Segment Start: Information shown

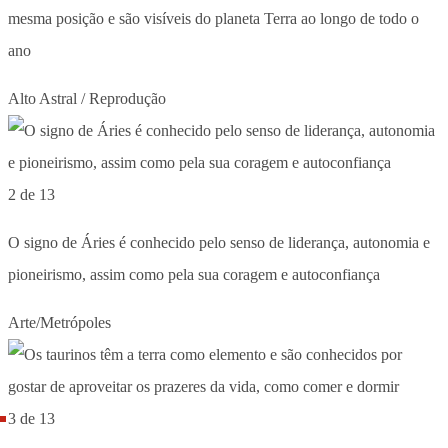
mesma posição e são visíveis do planeta Terra ao longo de todo o
ano
Alto Astral / Reprodução
2 de 13
O signo de Áries é conhecido pelo senso de liderança, autonomia e
pioneirismo, assim como pela sua coragem e autoconfiança
Arte/Metrópoles
3 de 13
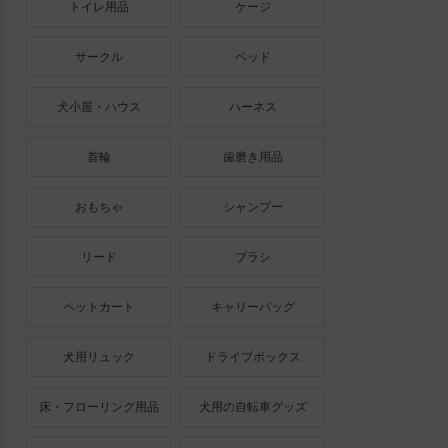
トイレ用品
ケージ
サークル
ベッド
犬小屋・ハウス
ハーネス
首輪
歯磨き用品
おもちゃ
シャンプー
リード
ブラシ
ペットカート
キャリーバッグ
犬用リュック
ドライブボックス
床・フローリング用品
犬用の自転車グッズ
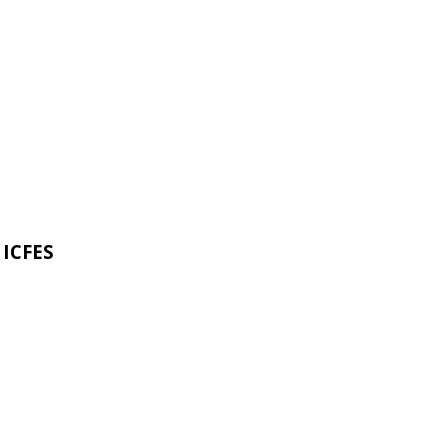
 ICFES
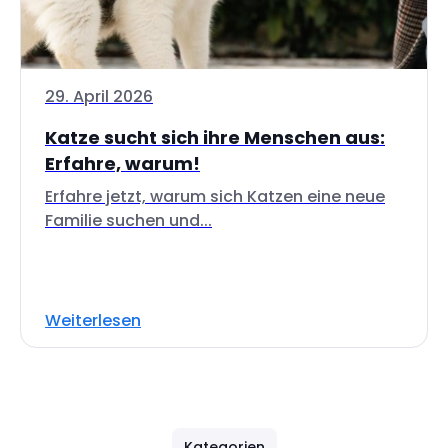
29. April 2026
Katze sucht sich ihre Menschen aus:
Erfahre, warum!
Erfahre jetzt, warum sich Katzen eine neue
Familie suchen und...
Weiterlesen
Kategorien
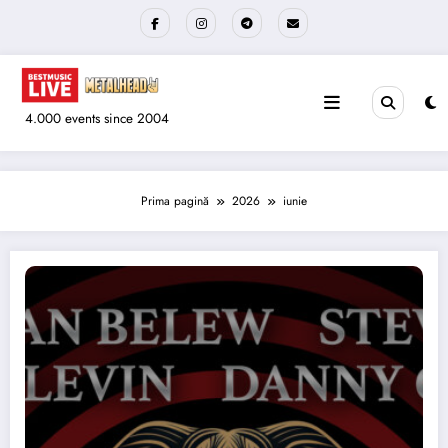
Sari
la
conținut
4.000 events since 2004
Prima pagină
2026
iunie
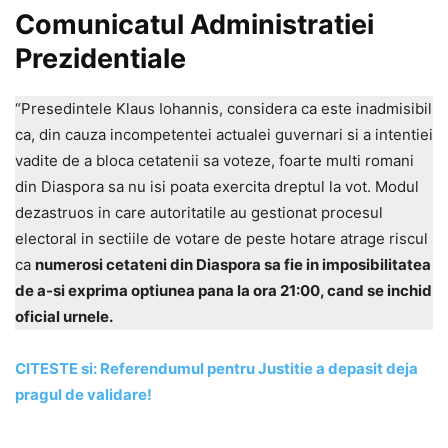
Comunicatul Administratiei
Prezidentiale
“Presedintele Klaus Iohannis, considera ca este inadmisibil
ca, din cauza incompetentei actualei guvernari si a intentiei
vadite de a bloca cetatenii sa voteze, foarte multi romani
din Diaspora sa nu isi poata exercita dreptul la vot. Modul
dezastruos in care autoritatile au gestionat procesul
electoral in sectiile de votare de peste hotare atrage riscul
ca
numerosi cetateni din Diaspora sa fie in imposibilitatea
de a-si exprima optiunea pana la ora 21:00, cand se inchid
oficial urnele.
CITESTE si: Referendumul pentru Justitie a depasit deja
pragul de validare!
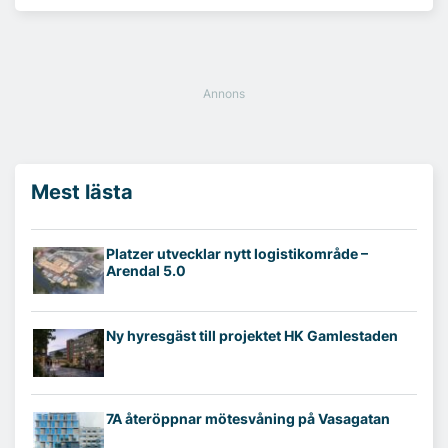
Mest lästa
Platzer utvecklar nytt logistikområde –
Arendal 5.0
Ny hyresgäst till projektet HK Gamlestaden
7A återöppnar mötesvåning på Vasagatan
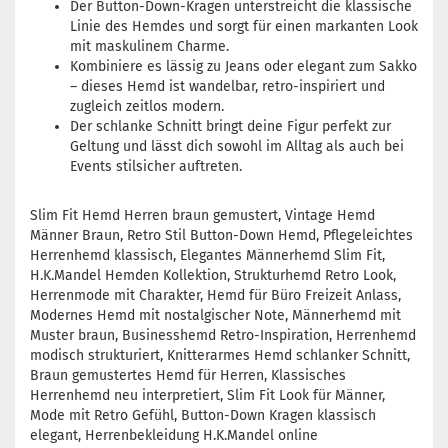
Der Button-Down-Kragen unterstreicht die klassische
Linie des Hemdes und sorgt für einen markanten Look
mit maskulinem Charme.
Kombiniere es lässig zu Jeans oder elegant zum Sakko
– dieses Hemd ist wandelbar, retro-inspiriert und
zugleich zeitlos modern.
Der schlanke Schnitt bringt deine Figur perfekt zur
Geltung und lässt dich sowohl im Alltag als auch bei
Events stilsicher auftreten.
Slim Fit Hemd Herren braun gemustert, Vintage Hemd
Männer Braun, Retro Stil Button-Down Hemd, Pflegeleichtes
Herrenhemd klassisch, Elegantes Männerhemd Slim Fit,
H.K.Mandel Hemden Kollektion, Strukturhemd Retro Look,
Herrenmode mit Charakter, Hemd für Büro Freizeit Anlass,
Modernes Hemd mit nostalgischer Note, Männerhemd mit
Muster braun, Businesshemd Retro-Inspiration, Herrenhemd
modisch strukturiert, Knitterarmes Hemd schlanker Schnitt,
Braun gemustertes Hemd für Herren, Klassisches
Herrenhemd neu interpretiert, Slim Fit Look für Männer,
Mode mit Retro Gefühl, Button-Down Kragen klassisch
elegant, Herrenbekleidung H.K.Mandel online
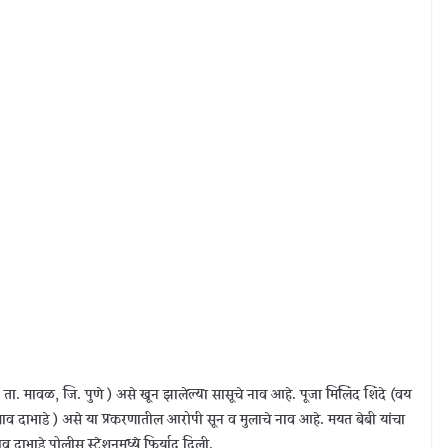
, ता. मावळ, जि. पुणे ) असे खून झालेल्या सासूचे नाव आहे. पूजा मिलिंद शिंदे (वय
ेगाव दाभाडे ) असे या प्रकरणातील आरोपी सून व मुलाचे नाव आहे. मयत बेबी यांचा
 दाभाडे पोलीस स्टेशनमध्ये फिर्याद दिली.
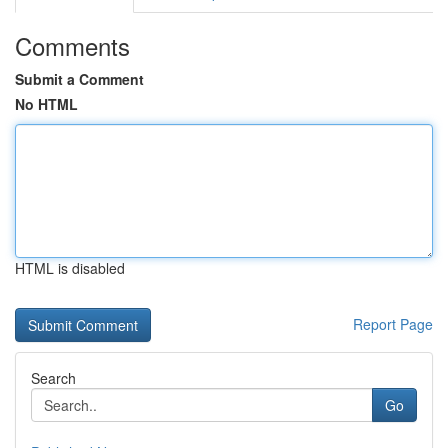
Comments
Submit a Comment
No HTML
HTML is disabled
Report Page
Search
Go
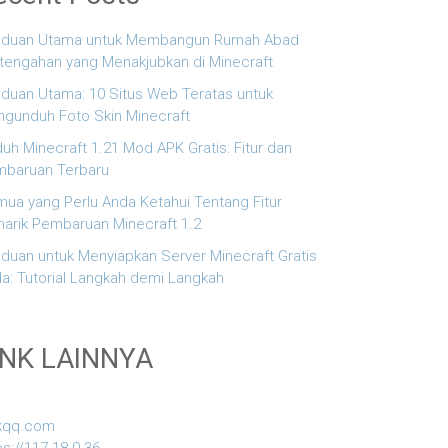
nduan Utama untuk Membangun Rumah Abad
tengahan yang Menakjubkan di Minecraft
duan Utama: 10 Situs Web Teratas untuk
gunduh Foto Skin Minecraft
uh Minecraft 1.21 Mod APK Gratis: Fitur dan
baruan Terbaru
ua yang Perlu Anda Ketahui Tentang Fitur
arik Pembaruan Minecraft 1.2
duan untuk Menyiapkan Server Minecraft Gratis
a: Tutorial Langkah demi Langkah
INK LAINNYA
kqq.com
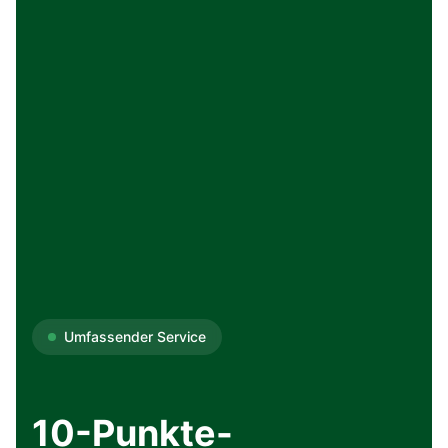
Umfassender Service
10-Punkte-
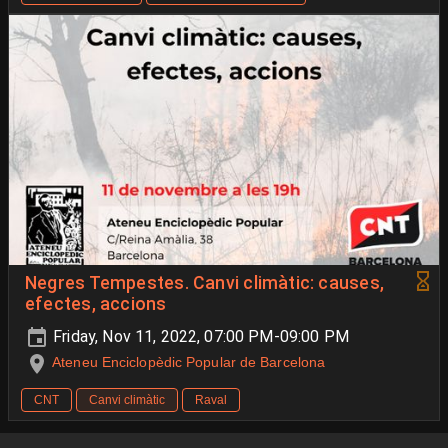
Negres Tempestes. Canvi climàtic: causes,
efectes, accions
Friday, Nov 11, 2022, 07:00 PM-09:00 PM
Ateneu Enciclopèdic Popular de Barcelona
CNT
Canvi climàtic
Raval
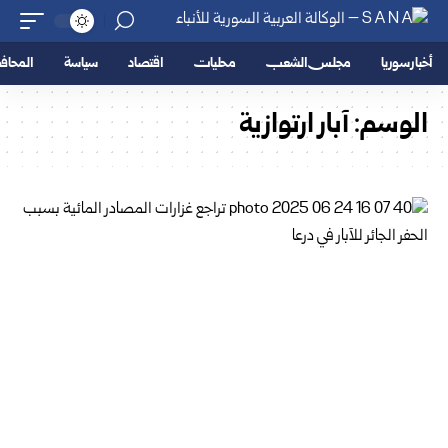
أخبار سوريا
مجلس الشعب
محليات
اقتصاد
سياسة
المحا
الوسم:
آبار ارتوازية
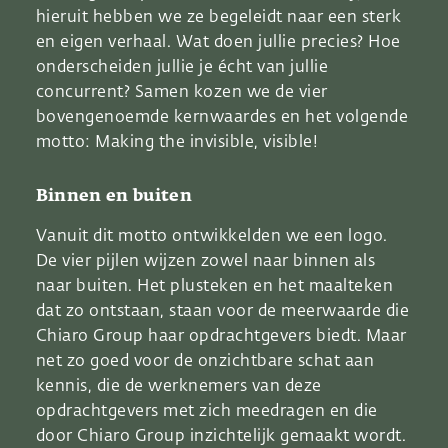
hieruit hebben we ze begeleidt naar een sterk
en eigen verhaal. Wat doen jullie precies? Hoe
onderscheiden jullie je écht van jullie
concurrent? Samen kozen we de vier
bovengenoemde kernwaardes en het volgende
motto: Making the invisible, visible!
Binnen en buiten
Vanuit dit motto ontwikkelden we een logo.
De vier pijlen wijzen zowel naar binnen als
naar buiten. Het plusteken en het maalteken
dat zo ontstaan, staan voor de meerwaarde die
Chiaro Group haar opdrachtgevers biedt. Maar
net zo goed voor de onzichtbare schat aan
kennis, die de werknemers van deze
opdrachtgevers met zich meedragen en die
door Chiaro Group inzichtelijk gemaakt wordt.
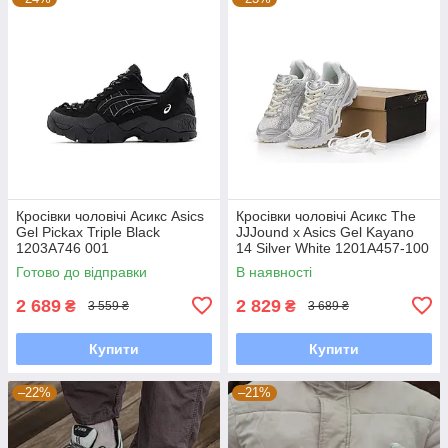
Кросівки чоловічі Асикс Asics
Кросівки чоловічі Асикс The
Gel Pickax Triple Black
JJJound x Asics Gel Kayano
1203A746 001
14 Silver White 1201A457-100
Готово до відправки
В наявності
2 689
2 829
₴
₴
3 559 ₴
3 689 ₴
Купити
Купити
–22%
–21%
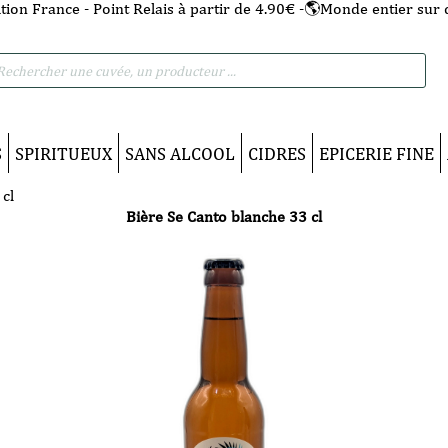
tion France - Point Relais à partir de 4.90€ -🌎Monde entier sur 
he
S
SPIRITUEUX
SANS ALCOOL
CIDRES
EPICERIE FINE
cl
Bière Se Canto blanche 33 cl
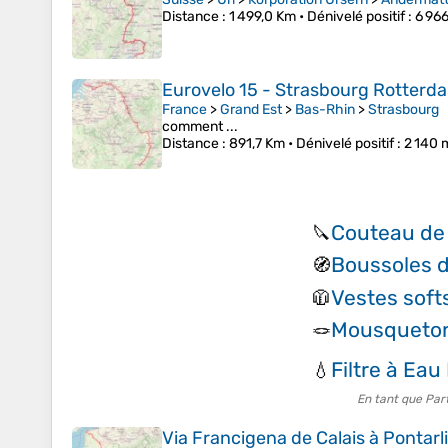
Distance
: 1 499,0 Km •
Dénivelé positif
: 6 96
Eurovelo 15 - Strasbourg Rotterd
France
>
Grand Est
>
Bas-Rhin
>
Strasbourg
comment ...
Distance
: 891,7 Km •
Dénivelé positif
: 2 140 
Couteau de
🔪
Boussoles d
🧭
Vestes soft
🧥
Mousqueto
🪢
Filtre à Eau
💧
En tant que Par
Via Francigena de Calais à Pontarl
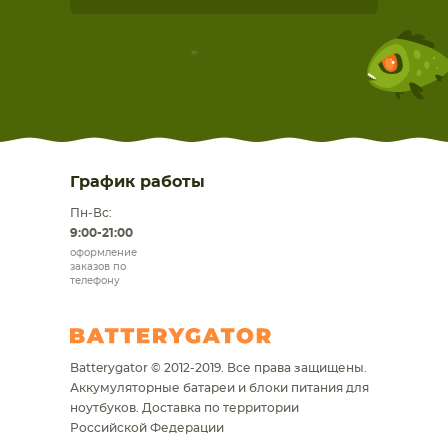
График работы
Пн-Вс:
9:00-21:00
оформление
заказов по
телефону
Batterygator © 2012-2019. Все права защищены.
Аккумуляторные батареи и блоки питания для
ноутбуков.
Доставка по территории
Российской Федерации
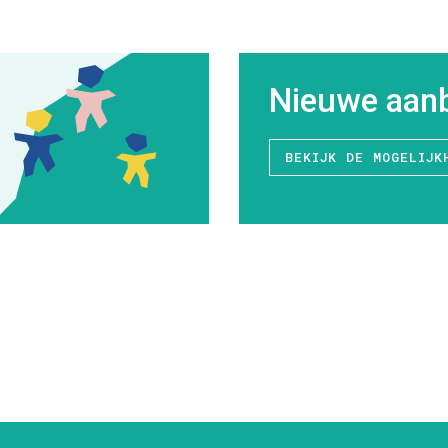
Nieuwe aanb
BEKIJK DE MOGELIJK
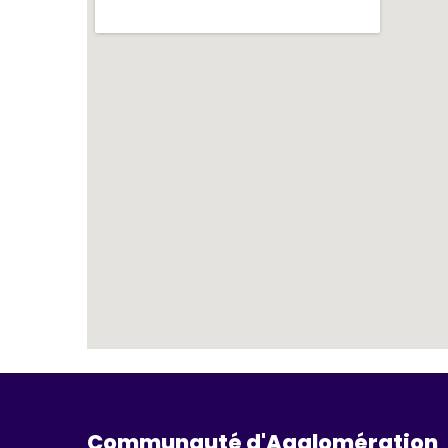
Communauté d'Agglomération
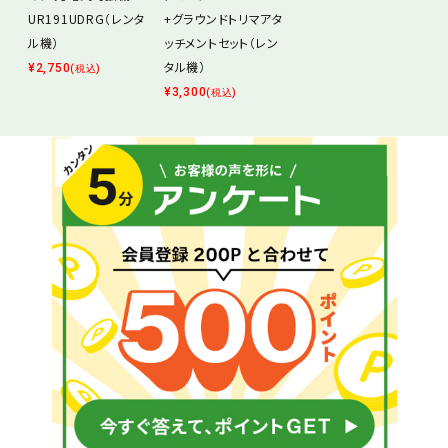
UR191UDRG（レンタ
+グラウンドトリマアタ
ル機）
ッチメントセット（レン
タル機）
¥
2,750
(税込)
¥
3,300
(税込)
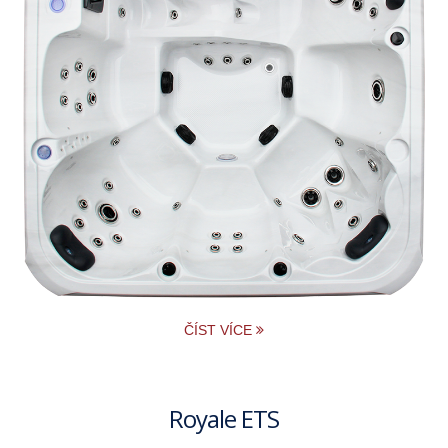
ČÍST VÍCE
Royale ETS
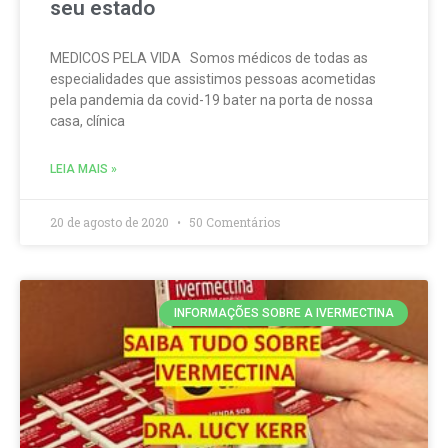
seu estado
MEDICOS PELA VIDA Somos médicos de todas as
especialidades que assistimos pessoas acometidas
pela pandemia da covid-19 bater na porta de nossa
casa, clínica
LEIA MAIS »
20 de agosto de 2020
50 Comentários
INFORMAÇÕES SOBRE A IVERMECTINA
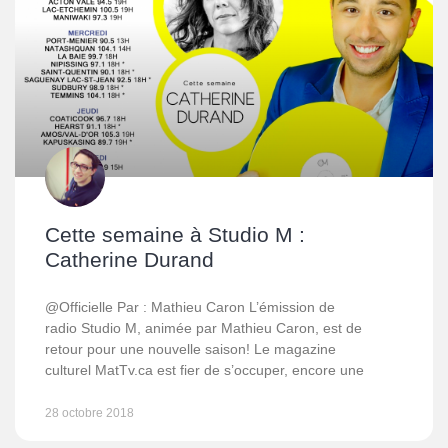
Cette semaine à Studio M :
Catherine Durand
@Officielle Par : Mathieu Caron L’émission de
radio Studio M, animée par Mathieu Caron, est de
retour pour une nouvelle saison! Le magazine
culturel MatTv.ca est fier de s’occuper, encore une
28 octobre 2018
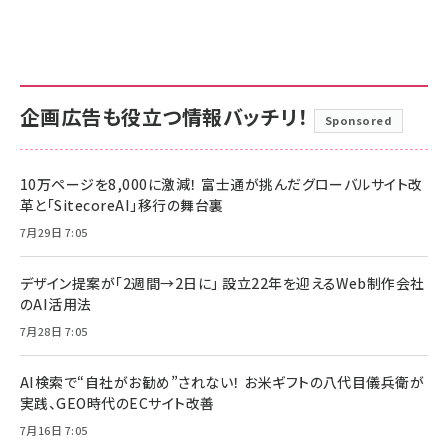
企画広告も役立つ情報バッチリ！
Sponsored
10万ページを8,000に激減！ 富士通が挑んだグローバルサイト改
革と「SitecoreAI」移行の舞台裏
7月29日 7:05
デザイン提案が「2週間→2日に」 設立22年を迎えるWeb制作会社
のAI活用法
7月28日 7:05
AI検索で“自社がお勧め”されない！ お米ギフトの八代目儀兵衛が
実践、GEO時代のECサイト改善
7月16日 7:05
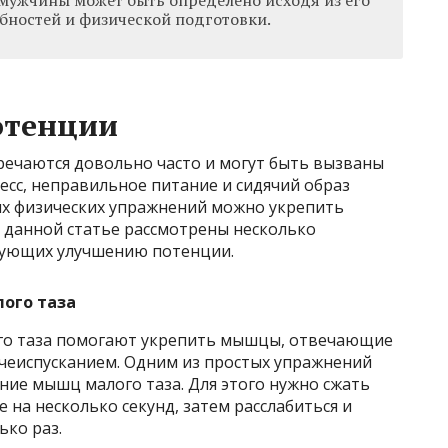
ностей и физической подготовки.
отенции
речаются довольно часто и могут быть вызваны
сс, неправильное питание и сидячий образ
ых физических упражнений можно укрепить
В данной статье рассмотрены несколько
вующих улучшению потенции.
ого таза
го таза помогают укрепить мышцы, отвечающие
чеиспусканием. Одним из простых упражнений
ение мышц малого таза. Для этого нужно сжать
на несколько секунд, затем расслабиться и
ко раз.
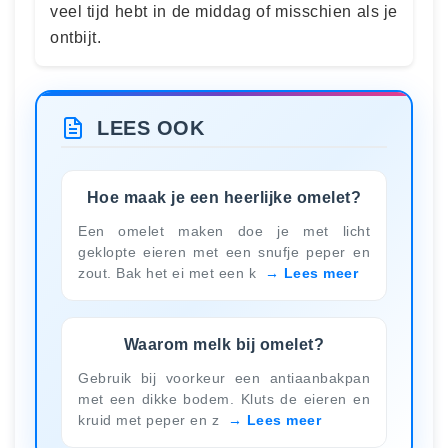
veel tijd hebt in de middag of misschien als je
ontbijt.
LEES OOK
Hoe maak je een heerlijke omelet?
Een omelet maken doe je met licht
geklopte eieren met een snufje peper en
zout. Bak het ei met een k
Lees meer
Waarom melk bij omelet?
Gebruik bij voorkeur een antiaanbakpan
met een dikke bodem. Kluts de eieren en
kruid met peper en z
Lees meer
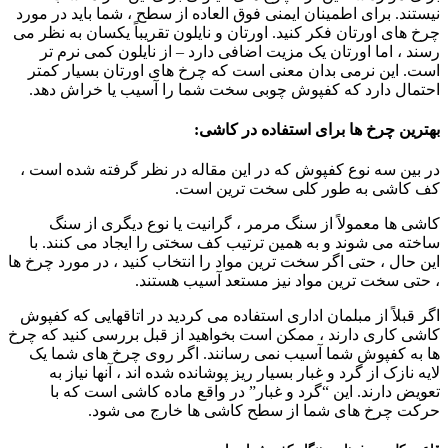
نیستند. برای اطمینان ایمنی فوق العاده از سطح ، شما باید در مورد
چرخ های اورتان فکر کنید. اورتان و نایلون تقریباً یکسان به نظر می
رسند ، اما اورتان یک مزیت اضافی دارد – از نایلون کمی نرم تر
است. این نرمی بدان معنی است که چرخ های اورتان بسیار کمتر
احتمال دارد که کفپوش چوبی سخت شما را آسیب یا خراش دهد.
بهترین چرخ ها برای استفاده در کاشی:
در بین سه نوع کفپوش که در این مقاله در نظر گرفته شده است ،
کف کاشی به طور کلی سخت ترین است.
کاشی ها معمولاً از سنگ مرمر ، گرانیت یا نوع دیگری از سنگ
ساخته می شوند و به همین ترتیب کف سختی را ایجاد می کنند. با
این حال ، حتی اگر سخت ترین مواد را انتخاب کنید ، در مورد چرخ ها
، حتی سخت ترین مواد نیز مستعد آسیب هستند.
اگر قبلاً از مبلمان اداری استفاده می کردید در اتاقهایی که کفپوش
کاشی کاری دارند ، ممکن است بخواهید از قبل بررسی کنید که چرخ
ها به کفپوش شما آسیب نمی رسانند. اگر روی چرخ های شما یک
لایه نازک از گرد و غبار بسیار ریز پوشانده شده اند ، آنها نیاز به
تعویض دارند. این “گرد و غبار” در واقع ماده کاشی است که با
حرکت چرخ های شما از سطح کاشی ها خارج می شود.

Segment End: Information shown

§ **Exercise prompt**:
Please output the lines above beginning at the line with "Erfahre jetzt, warum sich Katzen eine neue" and ending after the line with "Geltung und lässt", precisely as written and with no pictures.

§ **Solution to this problem**:
Erfahre jetzt, warum sich Katzen eine neue
Familie suchen und...
Weiterlesen
Kategorien
Sari
la
conținut
4.000 events since 2004
Prima pagină
2026
iunie
Comunicatul Administratiei
Prezidentiale
“Presedintele Klaus Iohannis, considera ca este inadmisibil
ca, din cauza incompetentei actualei guvernari si a intentiei
vadite de a bloca cetatenii sa voteze, foarte multi romani
din Diaspora sa nu isi poata exercita dreptul la vot. Modul
dezastruos in care autoritatile au gestionat procesul
electoral in sectiile de votare de peste hotare atrage riscul
ca
numerosi cetateni din Diaspora sa fie in imposibilitatea
de a-si exprima optiunea pana la ora 21:00, cand se inchid
oficial urnele.
CITESTE si: Referendumul pentru Justitie a depasit deja
pragul de validare!
Mest lästa
Platzer utvecklar nytt logistikområde –
Arendal 5.0
Ny hyresgäst till projektet HK Gamlestaden
7A återöppnar mötesvåning på Vasagatan
Der Button-Down-Kragen unterstreicht die klassische
Linie des Hemdes und sorgt für einen markanten Look
mit maskulinem Charme.
Kombiniere es lässig zu Jeans oder elegant zum Sakko
– dieses Hemd ist wandelbar, retro-inspiriert und
zugleich zeitlos modern.
Der schlanke Schnitt bringt deine Figur perfekt zur
Geltung und lässt dich sowohl im Alltag als auch bei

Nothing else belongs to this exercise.